The governor's relationship with fellow Republican leaders was put to the test this year over criminal justice issues after Lee in 2021 won approval for two measures that offer community-based alternatives to incarceration for low-level or nonviolent felons as well as help inmates with education and life skills.

This year, House Speaker Cameron Sexton, R-Crossville, and Lt. Gov. Randy McNally, the Republican speaker from Oak Ridge, pressed a series of law-and-order bills, one of them a "Truth in Sentencing" bill. It's now law and requires people convicted of certain violent offenses to serve 100% of the sentence imposed by a judge before becoming eligible for release.

Lee refused to sign the bill, saying criminal justice data did not indicate the new law would achieve its goals. But he did not veto it, which allowed it to become law anyway. Sexton and McNally embarked on a ceremonial signing tour of the Truth in Sentencing bill in several cities across the state, including Chattanooga.

"Truth in Sentencing is vital legislation that protects victims and provides true accountability for those who commit crimes," McNally said in a statement. "The clarity Truth in Sentencing provides will serve as a critical deterrent against violent offenders. The costs associated with the law are well worth the peace of mind offered to victims and the overall boost to public safety.

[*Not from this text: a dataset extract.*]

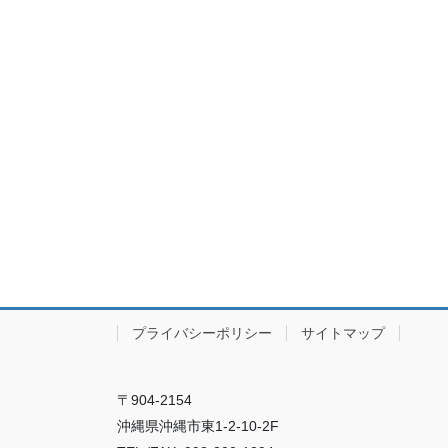
プライバシーポリシー
サイトマップ
〒904-2154
沖縄県沖縄市東1-2-10-2F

Tennesseans across the political spectrum want law and order in Tennessee. This legislation will go a long way toward providing it."

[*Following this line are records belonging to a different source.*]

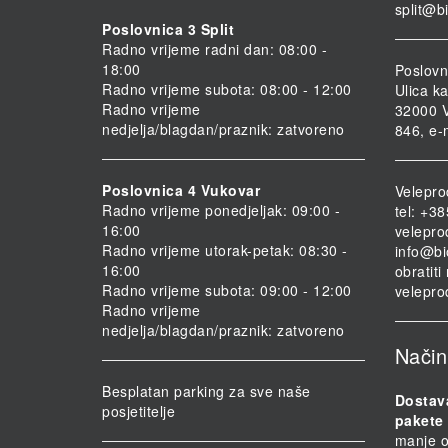
split@b
Poslovnica 3 Split
Radno vrijeme radni dan: 08:00 -
18:00
Poslovn
Radno vrijeme subota: 08:00 - 12:00
Ulica ka
Radno vrijeme
32000 V
nedjelja/blagdan/praznik: zatvoreno
846, e-
Poslovnica 4 Vukovar
Velepro
Radno vrijeme ponedjeljak: 09:00 -
tel: +3
16:00
velepro
Radno vrijeme utorak-petak: 08:30 -
info@bi
16:00
obratit
Radno vrijeme subota: 09:00 - 12:00
velepro
Radno vrijeme
nedjelja/blagdan/praznik: zatvoreno
Način
Besplatan parking za sve naše
Dostav
posjetitelje
pakete 
manje o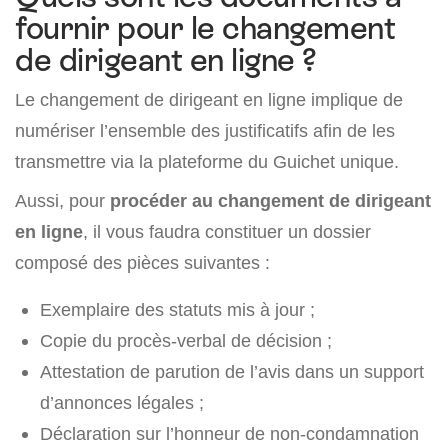
fournir pour le changement
de dirigeant en ligne ?
Le changement de dirigeant en ligne implique de
numériser l’ensemble des justificatifs afin de les
transmettre via la plateforme du Guichet unique.
Aussi, pour
procéder au changement de dirigeant
en ligne
, il vous faudra constituer un dossier
composé des pièces suivantes :
Exemplaire des statuts mis à jour ;
Copie du procès-verbal de décision ;
Attestation de parution de l’avis dans un support
d’annonces légales ;
Déclaration sur l’honneur de non-condamnation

Lee also refused to sign a Gardenhire-sponsored bill changing legislative analysts' method of projecting the costs of housing convicted felons.

Unsigned bills

Lee also didn't sign a Republican-backed bill, now a law, that makes it a felony to camp on all public property unless otherwise stated. Critics charged it criminalizes homelessness.

"I worry about the unintended consequences," Lee said when asked why he didn't sign the bill.

The governor didn't sign another bill that removed his control over a majority of appointments to the state school board. The measure cut Lee's appointments from six to three and bumped up Sexton and McNally's appointments from two each to three. Usually, an unsigned bill is returned to the legislature. In this case, it was not, triggering a cottage industry of speculation as to why. Regardless, it takes effect July 1.

Lee also declined to sign into law another bill that established a three-year residency requirement to run in a congressional race in Tennessee.

"I think that finding the way forward, working together with the legislature, understanding the process, working to make bills something that we both can live with - we did that on a number of occasions," Lee said when asked by the Times Free Press last month why he hasn't vetoed bills with which he disagrees.

"But," Lee added, "at the same time, still expressing my concerns and the things that we want to look at closely going forward."

The Tennessee Constitution makes it fairly easy for state lawmakers to override a governor's veto. It takes the same simple majority of votes to override a veto as it took to pass the bill originally.

In the House, that means getting 50 of the 99 representatives to pass a bill or override a veto. In the Senate, it takes 17 of the 33 members to pass a bill or override a governor's veto.

Democrat victories

While Republicans' supermajorities in the House and Senate are so large they can conduct business without a single Democrat present, Democrats claimed a number of victories this year.

Among them:

- Reducing red tape for barbers and beauticians.

- Protection for contract workers with a law that requires ride-share companies to inform contract workers about possible deficiencies in their auto insurance coverage.

- A bill requiring state officials to develop passenger rail recommendations that would connect majority Tennessee cities, including Chattanooga, to Amtrak, which is eyeing expansion after receiving some $66 billion from the Biden administration.

- Banning employers from paying subminimum wages for workers with disabilities. Federal law permits paying workers with physical or mental impairments less than the $7.25 federal minimum wage. The bill died last year. But Democrats resurrected it and passed it with bipartisan support.